By Emma O'Brien
Nov. 14 (Bloomberg) -- Ukraine's hryvnia may weaken almost 4 percent against the dollar by year-end as the International Monetary Fund urges the country's central bank to ease its support of the currency, according to ING Groep NV.
The currency may undergo ``another wave of controlled hryvnia devaluation to 6 per dollar at the year-end,'' Alexander Pecherytsyn, head of ING's financial-markets research in Kiev, wrote in a research note yesterday. The hryvnia weakened to 5.8575 per dollar as of 1:20 p.m. in Kiev, from yesterday's 5.7700.
``The National Bank of Ukraine, under pressure from the IMF, may be forced to re-introduce some flexibility to the hryvnia before year-end,'' Pecherytsyn said.
Ukraine's currency slumped 19 percent since the end of July as the seizure in global debt markets made it harder for the nation to fund its $8.4 billion current-account deficit. The collapse of the governing coalition in September also hurt the hryvnia. The IMF approved a $16.4 billion loan on Nov. 5.
The nation's foreign-currency reserves shrank 15 percent to $31.9 billion in October as Natsionalnyi Bank Ukrainy sold dollars to arrest the hryvnia's decline. Policy makers also barred banks from selling the currency if the rate exceeds the central-bank-set hryvnia rate by 1.5 percent. The official rate, used for government payments in foreign currency, was set at 5.7819 per dollar for today.
``The central bank is now trying to regain control,'' Pecherytsyn said. ``There is almost no free market after the new trading rules came into force.''
The IMF urged Ukraine to move toward a flexible exchange-rate regime and this may weaken the central bank's resolve to keep the hryvnia stable until early elections are held next year, he said.
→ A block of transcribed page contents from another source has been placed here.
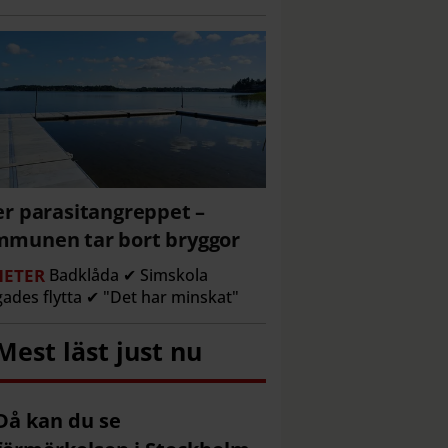
er parasitangreppet –
munen tar bort bryggor
ETER
Badklåda ✔ Simskola
gades flytta ✔ "Det har minskat"
Mest läst just nu
Då kan du se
The country, which borders Russia, received an initial $4.5 billion from the IMF, Ukraine's finance minister said Nov. 10. The international body may withhold the next tranche should Ukraine not work toward requirements attached to the loan. The government was told to cut the budget deficit, tackle inflation and run a balanced budget, IMF representative Balazs Horvath said this month.